EXERCISE BRIEF: Pull every line containing "English" from the entries.

%%

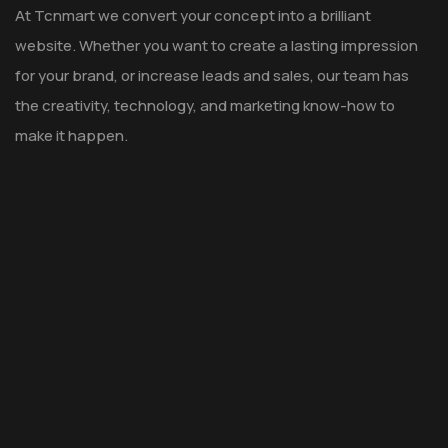
At Tcnmart we convert your concept into a brilliant
website. Whether you want to create a lasting impression
for your brand, or increase leads and sales, our team has
the creativity, technology, and marketing know-how to
make it happen.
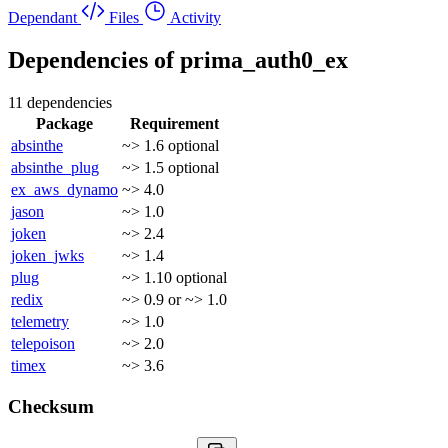
Dependant
Files
Activity
Dependencies of
prima_auth0_ex
11 dependencies
Package
Requirement
absinthe
~> 1.6
optional
absinthe_plug
~> 1.5
optional
ex_aws_dynamo
~> 4.0
jason
~> 1.0
joken
~> 2.4
joken_jwks
~> 1.4
plug
~> 1.10
optional
redix
~> 0.9 or ~> 1.0
telemetry
~> 1.0
telepoison
~> 2.0
timex
~> 3.6
Checksum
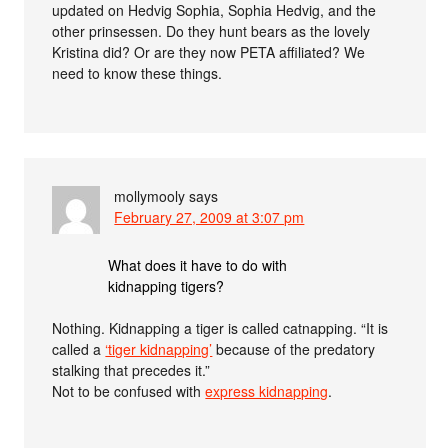
updated on Hedvig Sophia, Sophia Hedvig, and the
other prinsessen. Do they hunt bears as the lovely
Kristina did? Or are they now PETA affiliated? We
need to know these things.
mollymooly
says
February 27, 2009 at 3:07 pm
What does it have to do with
kidnapping tigers?
Nothing. Kidnapping a tiger is called catnapping. “It is
called a
‘tiger kidnapping’
because of the predatory
stalking that precedes it.”
Not to be confused with
express kidnapping
.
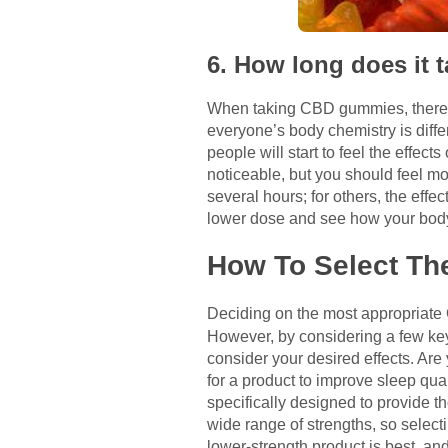
6. How long does it
When taking CBD gummies, there is 
everyone’s body chemistry is diffe
people will start to feel the effe
noticeable, but you should feel mo
several hours; for others, the effec
lower dose and see how your body
How To Select Th
Deciding on the most appropriate
However, by considering a few key f
consider your desired effects. Are 
for a product to improve sleep qua
specifically designed to provide t
wide range of strengths, so selecti
lower-strength product is best, an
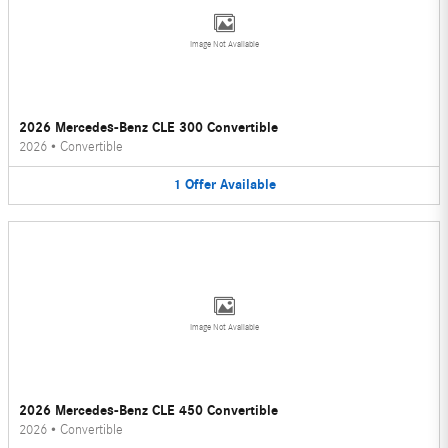
Image Not Available
2026 Mercedes-Benz CLE 300 Convertible
2026
•
Convertible
1
Offer
Available
Image Not Available
2026 Mercedes-Benz CLE 450 Convertible
2026
•
Convertible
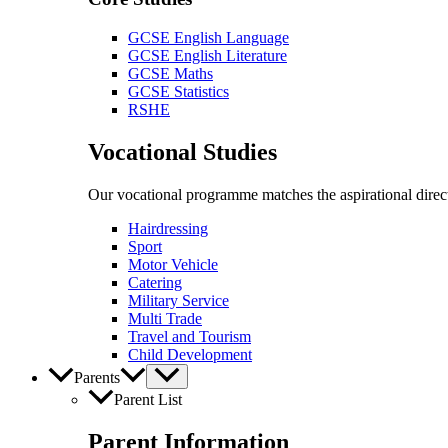
GCSE English Language
GCSE English Literature
GCSE Maths
GCSE Statistics
RSHE
Vocational Studies
Our vocational programme matches the aspirational direct
Hairdressing
Sport
Motor Vehicle
Catering
Military Service
Multi Trade
Travel and Tourism
Child Development
Parents
Parent List
Parent Information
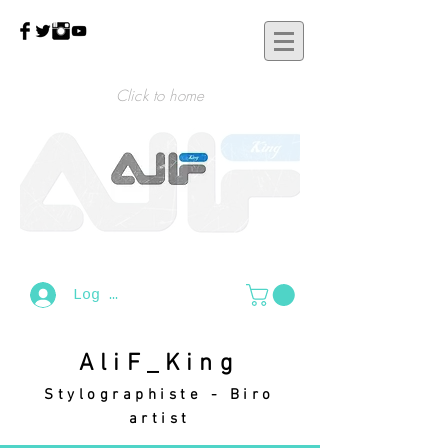
Click to home
Log In
AliF_King
Stylographiste - Biro
artist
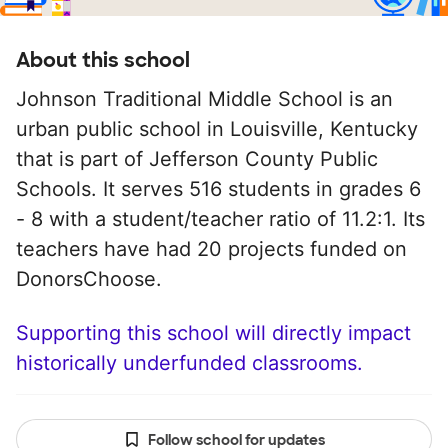
About this school
Johnson Traditional Middle School is an
urban public school in Louisville, Kentucky
that is part of Jefferson County Public
Schools. It serves 516 students in grades 6
- 8 with a student/teacher ratio of 11.2:1. Its
teachers have had 20 projects funded on
DonorsChoose.
Supporting this school will directly impact
historically underfunded classrooms.
Follow school for updates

%%

RESULT OF THE EXERCISE:
GCSE English Language
GCSE English Literature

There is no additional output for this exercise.